An eagle tops the US Federal Reserve building's facade in Washington, July 31, 2013. (Reuters)
An eagle tops the US Federal Reserve building's facade in Washington, July 31, 2013. (Reuters)

The US central bank is expected to keep interest rates unchanged for a fourth straight policy meeting this week, despite President Donald Trump's push for rate cuts, as officials contend with uncertainty sparked by the Republican's tariffs.

While the independent Federal Reserve has started lowering rates from recent highs, officials have held the level steady this year as Trump's tariffs began rippling through the world's biggest economy.

The Fed has kept interest rates between 4.25 percent and 4.50 percent since December, while it monitors the health of the jobs market and inflation.

"The hope is to stay below the radar screen at this meeting," KPMG chief economist Diane Swonk told AFP. "Uncertainty is still very high."

"Until they know sufficiently, and convincingly that inflation is not going to pick up" either in response to tariffs or related threats, "they just can't move," she said.

Since returning to the presidency, Trump has slapped a 10 percent tariff on most US trading partners.
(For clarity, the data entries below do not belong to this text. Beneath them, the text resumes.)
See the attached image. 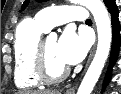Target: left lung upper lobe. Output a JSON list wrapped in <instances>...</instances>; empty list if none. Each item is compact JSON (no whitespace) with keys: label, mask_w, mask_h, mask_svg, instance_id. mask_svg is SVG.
Wrapping results in <instances>:
<instances>
[{"label":"left lung upper lobe","mask_w":121,"mask_h":94,"mask_svg":"<svg viewBox=\"0 0 121 94\" xmlns=\"http://www.w3.org/2000/svg\"><path fill=\"white\" fill-rule=\"evenodd\" d=\"M38 2H43V1H46V0H37ZM29 3V0H26L24 2V4L22 5V9H24ZM104 3L106 5V7H109L111 6L113 3H115V0H104Z\"/></svg>","instance_id":"obj_1"}]
</instances>
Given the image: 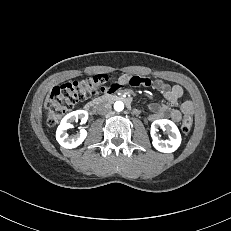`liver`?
Wrapping results in <instances>:
<instances>
[{
    "instance_id": "liver-1",
    "label": "liver",
    "mask_w": 231,
    "mask_h": 231,
    "mask_svg": "<svg viewBox=\"0 0 231 231\" xmlns=\"http://www.w3.org/2000/svg\"><path fill=\"white\" fill-rule=\"evenodd\" d=\"M48 99H49V95L46 97L45 104H44L45 107H46V105H47Z\"/></svg>"
}]
</instances>
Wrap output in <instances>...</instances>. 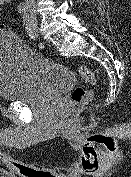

Higher rates on dozens of economies are due to take effect in July, unless an existing pause is extended.

Trump has also engaged in a tit-for-tat tariff war with China and imposed levies on imports of steel, aluminum and automobiles, rattling financial markets and tanking consumer sentiment.

But economists expect it will take three to four months for tariff effects to show up in consumer prices.

Although hiring has cooled slightly and there was some shrinking of the labor force according to government data, the unemployment rate has stayed unchanged.

Inflation has been muted too, even as analysts noted signs of smaller business margins -- meaning companies are bearing the brunt of tariffs for now.

At the end of the Fed's two-day meeting Wednesday, analysts will be parsing through its economic projections for changes to growth and unemployment expectations and for signs of the number of rate cuts to come.

The Fed faces growing pressure from Trump, citing benign inflation data, to lower rates more quickly, a move the president argues will help the country "pay much less interest on debt coming due."

On Wednesday, Trump urged Fed Chair Jerome Powell to slash interest rates by a full percentage point, and on Thursday, he called Powell a "numbskull" for not doing so.

He said Powell could raise rates again if inflation picked up then.

But Powell has defended US central bank independence over interest rates when engaging with Trump.

- 'Cautious patience' -

For their part, Fed policymakers have signaled "little urgency" to adjust rates, said EY chief economist Gregory Daco.

He believes they are unwilling to get ahead of the net effects from Trump's trade, tax, immigration and regulation policy changes.

Powell "will likely strike a tone of cautious patience, reiterating that policy remains data dependent," Daco said.

While economists have warned that Trump's tariffs would fuel inflation and weigh on economic growth, supporters of Trump's policies argue the president's plans for tax cuts next year will boost the economy.

On the Fed's path ahead, HSBC Global Research said: "Weak labor market data could lead to larger cuts, while elevated inflation would tend to imply the opposite."

For now, analysts expect the central bank to slash rates two more times this year, beginning in September.

The Fed is likely to be eyeing data over the summer for inflationary pressures from tariffs, said Ryan Sweet, chief US economist at Oxford Economics.

"They want to make sure that they're reading the tea leaves correctly," he said.

Swonk warned the US economy is in a different place than during the Covid-19 pandemic, which could change how consumers react to price increases.

During the pandemic, government stimulus payments helped households cushion the blow from higher costs, allowing them to keep spending.

It is unclear if consumers, a key driver of the economy, will keep their dollars flowing this time, meaning demand could collapse and complicate the Fed's calculus.

"If this had been a world without tariffs, the Fed would be cutting right now. There's no question," Swonk said.